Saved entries

..............................

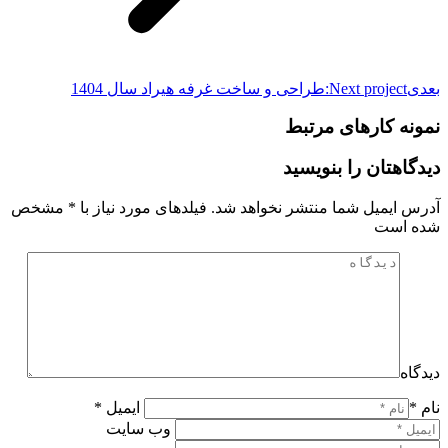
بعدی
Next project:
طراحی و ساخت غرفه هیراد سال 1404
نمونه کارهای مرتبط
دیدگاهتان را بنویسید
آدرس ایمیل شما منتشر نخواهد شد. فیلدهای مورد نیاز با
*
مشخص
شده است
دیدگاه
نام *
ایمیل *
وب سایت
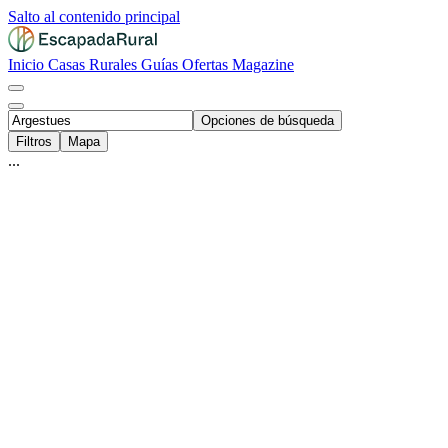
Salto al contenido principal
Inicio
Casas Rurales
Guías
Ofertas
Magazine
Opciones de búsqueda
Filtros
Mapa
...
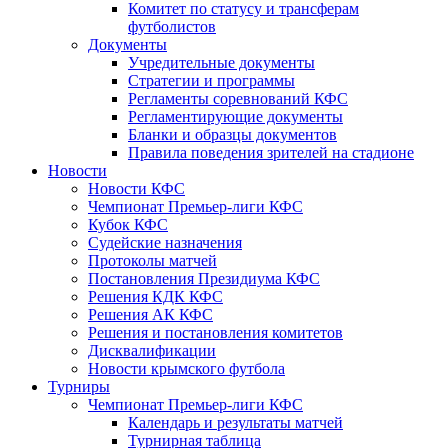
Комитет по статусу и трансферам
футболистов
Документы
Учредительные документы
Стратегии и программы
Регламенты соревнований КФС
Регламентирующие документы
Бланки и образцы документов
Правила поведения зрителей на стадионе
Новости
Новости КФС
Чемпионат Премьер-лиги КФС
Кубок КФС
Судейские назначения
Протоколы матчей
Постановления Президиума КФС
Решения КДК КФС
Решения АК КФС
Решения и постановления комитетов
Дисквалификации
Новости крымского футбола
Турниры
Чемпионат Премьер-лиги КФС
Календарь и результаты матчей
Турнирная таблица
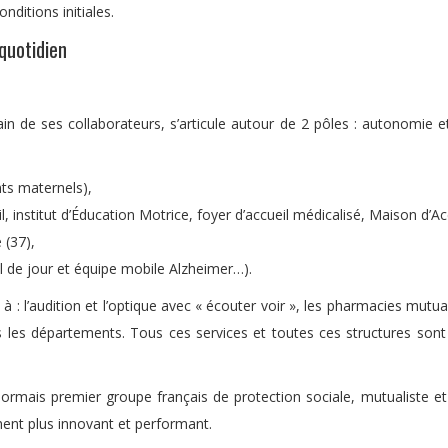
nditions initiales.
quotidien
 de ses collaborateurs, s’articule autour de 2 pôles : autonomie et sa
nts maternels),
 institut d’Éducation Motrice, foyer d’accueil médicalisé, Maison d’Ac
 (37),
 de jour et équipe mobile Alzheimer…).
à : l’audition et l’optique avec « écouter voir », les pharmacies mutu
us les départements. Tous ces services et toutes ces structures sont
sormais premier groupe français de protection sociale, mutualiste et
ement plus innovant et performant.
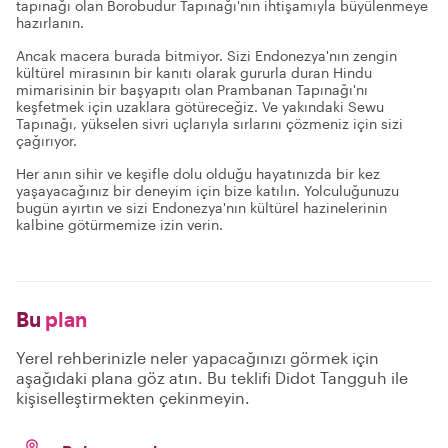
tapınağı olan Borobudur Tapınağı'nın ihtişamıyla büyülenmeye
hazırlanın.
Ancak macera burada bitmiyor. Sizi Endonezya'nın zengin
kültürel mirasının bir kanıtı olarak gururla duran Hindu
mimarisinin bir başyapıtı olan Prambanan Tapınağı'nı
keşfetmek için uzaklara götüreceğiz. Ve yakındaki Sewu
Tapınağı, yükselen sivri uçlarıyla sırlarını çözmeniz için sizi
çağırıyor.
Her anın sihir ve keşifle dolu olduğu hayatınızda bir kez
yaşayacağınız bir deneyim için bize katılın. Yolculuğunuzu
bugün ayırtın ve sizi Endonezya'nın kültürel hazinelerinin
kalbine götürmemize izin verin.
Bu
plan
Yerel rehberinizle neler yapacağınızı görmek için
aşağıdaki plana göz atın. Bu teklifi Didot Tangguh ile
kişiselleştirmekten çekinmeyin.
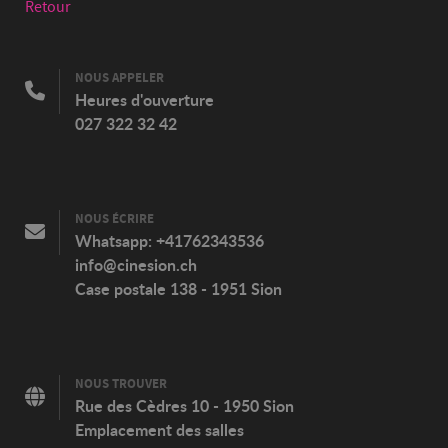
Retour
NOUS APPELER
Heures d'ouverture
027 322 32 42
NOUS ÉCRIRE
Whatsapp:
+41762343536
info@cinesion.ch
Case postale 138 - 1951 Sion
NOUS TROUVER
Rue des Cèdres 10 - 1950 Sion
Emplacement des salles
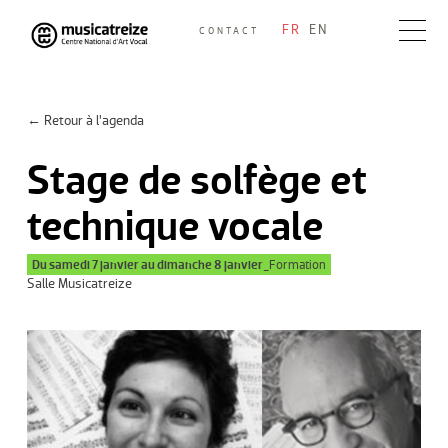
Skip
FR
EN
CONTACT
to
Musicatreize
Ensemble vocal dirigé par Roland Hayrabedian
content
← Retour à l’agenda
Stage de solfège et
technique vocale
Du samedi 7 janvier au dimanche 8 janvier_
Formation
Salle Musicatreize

..............................

Brief:
Report each line of the entries where the word "için" occurs.

Written answer:
keşfetmek için uzaklara götüreceğiz. Ve yakındaki Sewu
Tapınağı, yükselen sivri uçlarıyla sırlarını çözmeniz için sizi
yaşayacağınız bir deneyim için bize katılın. Yolculuğunuzu
Yerel rehberinizle neler yapacağınızı görmek için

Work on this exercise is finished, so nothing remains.